As in the “three wise men” puzzle, it’s useful to begin by analyzing simplified variants of the problem. Lets start analyzing the variant where only one islander has blue eyes and the other 999 have brown eyes.
When the foreigner gives his message, as the blue-eyed islander can see that the other islanders are all brown-eyed, he now knows his own eye color and must commit suicide the following day at noon. But, when the blue-eyed islander kills himself, all the other islanders know that they are brown-eyed and they must commit suicide at noon the next day (we can assume that each islander knows that his eye color is either blue or brown).

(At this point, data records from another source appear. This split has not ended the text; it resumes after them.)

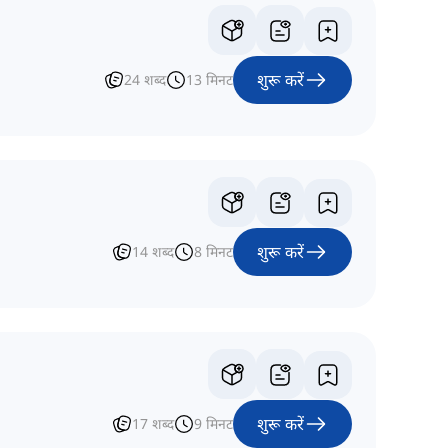
शुरू करें
24
शब्द
13
मिनट
शुरू करें
14
शब्द
8
मिनट
शुरू करें
17
शब्द
9
मिनट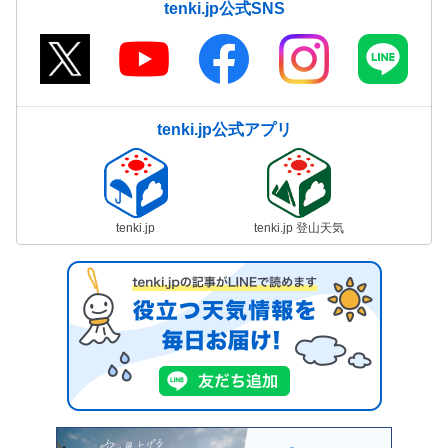
tenki.jp公式SNS
tenki.jp公式アプリ
tenki.jp
tenki.jp 登山天気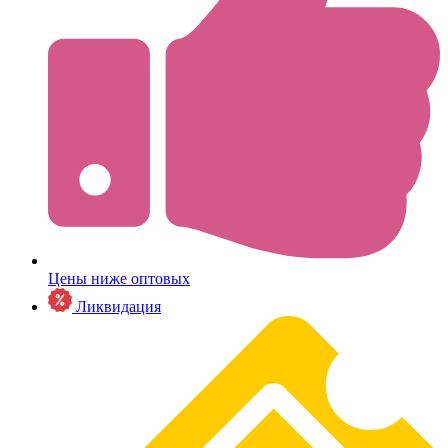
Цены ниже оптовых
Ликвидация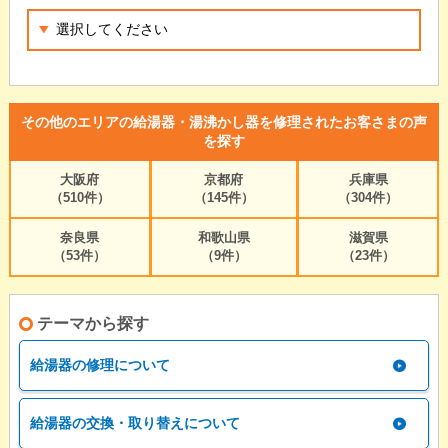
その他のエリアの給湯器・湯沸かし器を修理されたお客さまの声
を探す
大阪府
京都府
兵庫県
（510件）
（145件）
（304件）
奈良県
和歌山県
滋賀県
（53件）
（9件）
（23件）
テーマから探す
給湯器の修理について
給湯器の交換・取り替えについて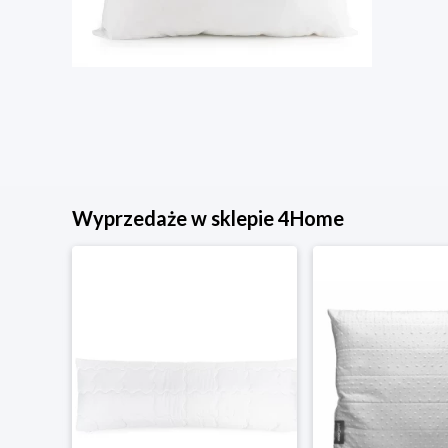
Wyprzedaże w sklepie 4Home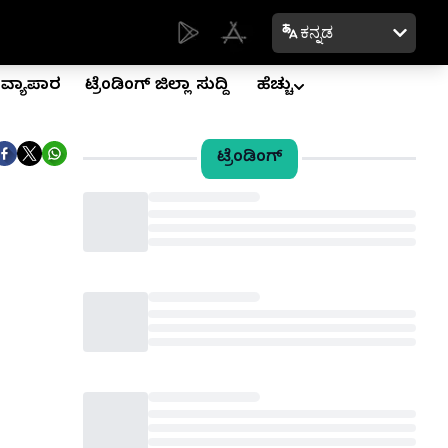
ಕನ್ನಡ
ವ್ಯಾಪಾರ
ಟ್ರೆಂಡಿಂಗ್ ಜಿಲ್ಲಾ ಸುದ್ದಿ
ಹೆಚ್ಚು
ಟ್ರೆಂಡಿಂಗ್
Loading...
Loading...
Loading...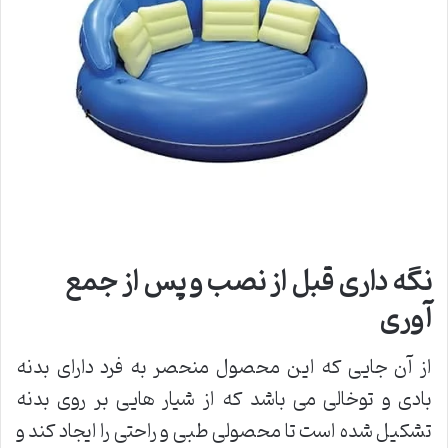
نگه داری قبل از نصب و پس از جمع
آوری
از آن جایی که این محصول منحصر به فرد دارای بدنه
بادی و توخالی می باشد که از شیار هایی بر روی بدنه
تشکیل شده است تا محصولی طبی و راحتی را ایجاد کند و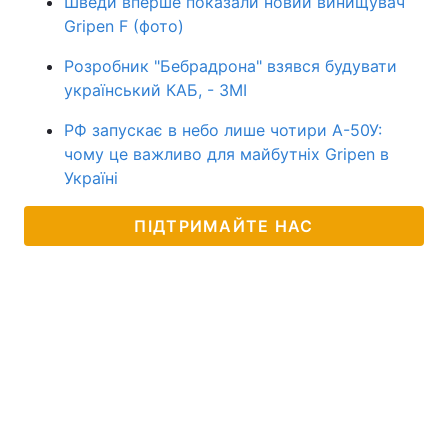
Шведи вперше показали новий винищувач
Gripen F (фото)
Розробник "Бебрадрона" взявся будувати
український КАБ, - ЗМІ
РФ запускає в небо лише чотири А-50У:
чому це важливо для майбутніх Gripen в
Україні
ПІДТРИМАЙТЕ НАС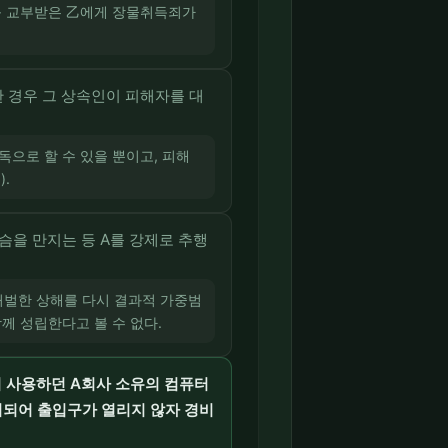
이를 교부받은 乙에게 장물취득죄가
 경우 그 상속인이 피해자를 대
으로 할 수 있을 뿐이고, 피해
.
슴을 만지는 등 A를 강제로 추행
 처벌한 상해를 다시 결과적 가중범
께 성립한다고 볼 수 없다.
이 사용하던 A회사 소유의 컴퓨터
지되어 출입구가 열리지 않자 경비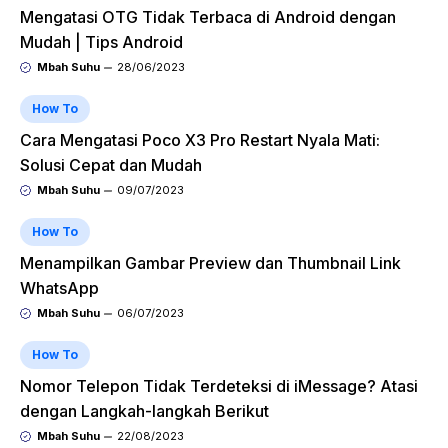
Mengatasi OTG Tidak Terbaca di Android dengan
Mudah | Tips Android
Mbah Suhu
28/06/2023
How To
Cara Mengatasi Poco X3 Pro Restart Nyala Mati:
Solusi Cepat dan Mudah
Mbah Suhu
09/07/2023
How To
Menampilkan Gambar Preview dan Thumbnail Link
WhatsApp
Mbah Suhu
06/07/2023
How To
Nomor Telepon Tidak Terdeteksi di iMessage? Atasi
dengan Langkah-langkah Berikut
Mbah Suhu
22/08/2023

Now we can examine the variant where two of the 1000 islanders are blue-eyed. In this case the foreigner’s message does not give any information immediately, as any inhabitant of the island knows by observation that there is at least one blue-eyed islander. But the absence of a suicide at noon the following day shows to each of the two blue-eyed islanders that the other one is not the only blue-eyed inhabitant of the island. Then, in the second noon after the message, the blue-eyed islanders commit suicide, followed by the rest of the tribe the next day.
This reasoning can be extended to the full case, where the 100 blue-eyed islanders will commit suicide at the 100th noon since the foreigner’s message and the 900 brown-eyed ones will do the same at the following noon (the 101st).